12P - Delineating the mechanisms of resistance to panHER inhibitors in HER2+ breast cancer cells.

Date 11 September 2017
Event ESMO 2017 Congress
Session Poster display session
Topics Cancer in Adolescents
Basic Science
Breast Cancer
Presenter Ozgur Kutuk
Citation Annals of Oncology (2017) 28 (suppl_5): v1-v21. 10.1093/annonc/mdx361
Authors O. Kutuk1, H. Basaga2, Y. Ozmay1, B. Karakas2
  • 1Department Of Medical Genetics, Baskent University Faculty of Medicine Adana Uygulama Ve Arastirma Mer., 1120 - Adana/TR
  • 2Molecular Biology, Genetics And Bioengineering Program, Sabanci University, 3415633 - Istanbul/TR



Despite the increase in patient survival rates promoted by increased screening and prevention efforts, much faster tumor genome sequencing and developed smart targeted therapies, de novo or acquired chemoresistance remains to be a significant factor for treatment failure in breast cancer therapeutics. Conventional chemotherapy, radiotherapy as well as targeted therapies activate mitochondrial cell death machinery to eliminate cancer cells. BCL‐2 protein family members regulate mitochondrial cell death pathway by controlling mitochondrial outer membrane permeabilization. Neratinib and dacomitinib are potent and irreversible pan‐EGFR inhibitors, which block their autophosphorylation and downstream signaling. Moreover, neratinib and dacomitinib have been shown to activate cell death in HER2‐overexpressing cell lines. The aim of our study was to identify molecular pathways responsible for panHER2 inhibitor resistance in HER2+ breast cancer cells.

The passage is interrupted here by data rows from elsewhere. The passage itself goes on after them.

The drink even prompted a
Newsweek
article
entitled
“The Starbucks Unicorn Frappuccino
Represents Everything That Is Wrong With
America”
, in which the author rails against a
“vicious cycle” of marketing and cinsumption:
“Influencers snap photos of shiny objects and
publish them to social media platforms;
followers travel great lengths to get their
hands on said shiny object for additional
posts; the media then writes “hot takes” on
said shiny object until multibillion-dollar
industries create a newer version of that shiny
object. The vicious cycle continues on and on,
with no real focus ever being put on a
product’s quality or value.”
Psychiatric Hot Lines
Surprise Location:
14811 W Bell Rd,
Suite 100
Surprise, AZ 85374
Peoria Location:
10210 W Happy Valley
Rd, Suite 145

The expression of EGFR and BCL‐2 protein family members was determined by immunoblotting and qPCR. CellTiter‐Glo was used to measure cell viability and AnnexinV/PI staining and flow cytometer was used to evaluate apoptotic response. BH3 profiling was used to determine the apoptotic blocks and mitochondrial cell death priming in breast cancer cells.

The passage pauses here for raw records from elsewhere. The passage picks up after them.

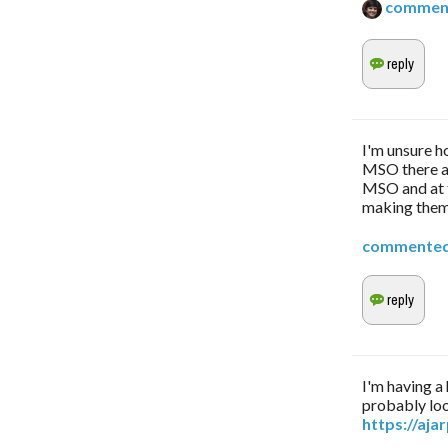
commen
I'm unsure h
MSO there ar
MSO and at t
making them
commente
I'm having a
probably loo
https://aj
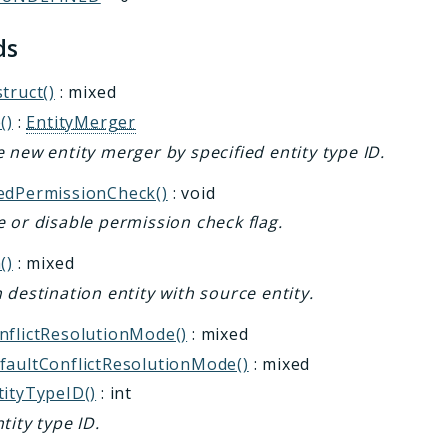
ds
truct()
: mixed
()
:
EntityMerger
 new entity merger by specified entity type ID.
edPermissionCheck()
: void
 or disable permission check flag.
()
: mixed
 destination entity with source entity.
nflictResolutionMode()
: mixed
faultConflictResolutionMode()
: mixed
tityTypeID()
: int
tity type ID.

Here we showed that increased MCL‐1 and decreased BIM mediate resistance to neratinib in ZR‐75‐30 and SKBR3 cells while increased BCL‐XL and BCL‐2 and decreased BIM promoted neratinib resistance in BT474 cells. Cells were also cross-resistant to dacomitinib. BH3 profiles of HER2+ breast cancer cells efficiently predicted anti‐apoptotic protein dependence and development of resistance to panHER2 inhibitors. Adding specific ERK1/2 inhibitor SCH772984 to neratinib or dacomitinib led to increased apoptotic response in SKBR3 and ZR‐75‐30 cells, but we did not detect a similar response in BT‐474 cells. Reactivation of ERK1/2 was primarily responsible for acquired resistance in SKBR3 and ZR‐75‐30 cells. Intriguingly, both ERK1/2 and Akt/NFkappaB pathways were responsible for neratinib resistance in BT474 cells.

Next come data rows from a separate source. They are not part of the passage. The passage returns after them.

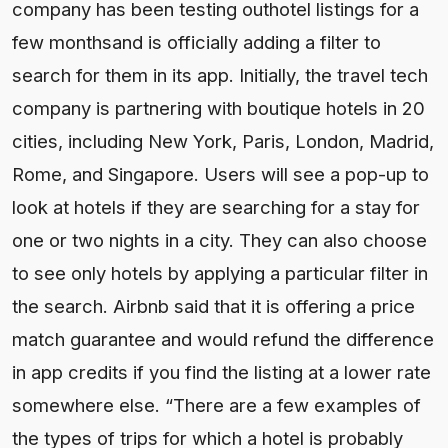
company has been testing outhotel listings for a
few monthsand is officially adding a filter to
search for them in its app. Initially, the travel tech
company is partnering with boutique hotels in 20
cities, including New York, Paris, London, Madrid,
Rome, and Singapore. Users will see a pop-up to
look at hotels if they are searching for a stay for
one or two nights in a city. They can also choose
to see only hotels by applying a particular filter in
the search. Airbnb said that it is offering a price
match guarantee and would refund the difference
in app credits if you find the listing at a lower rate
somewhere else. “There are a few examples of
the types of trips for which a hotel is probably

Our results showed that different mitochondrial apoptotic blocks mediated acquired panHER2 resistance in HER2+ breast cancer cell lines as well as highlighted the potential of BH3 profiling assay in prediction of panHER2 resistance in breast cancer cells.

Clinical trial identification

Legal entity responsible for the study

Ozgur Kutuk


Baskent University


All authors have declared no conflicts of interest.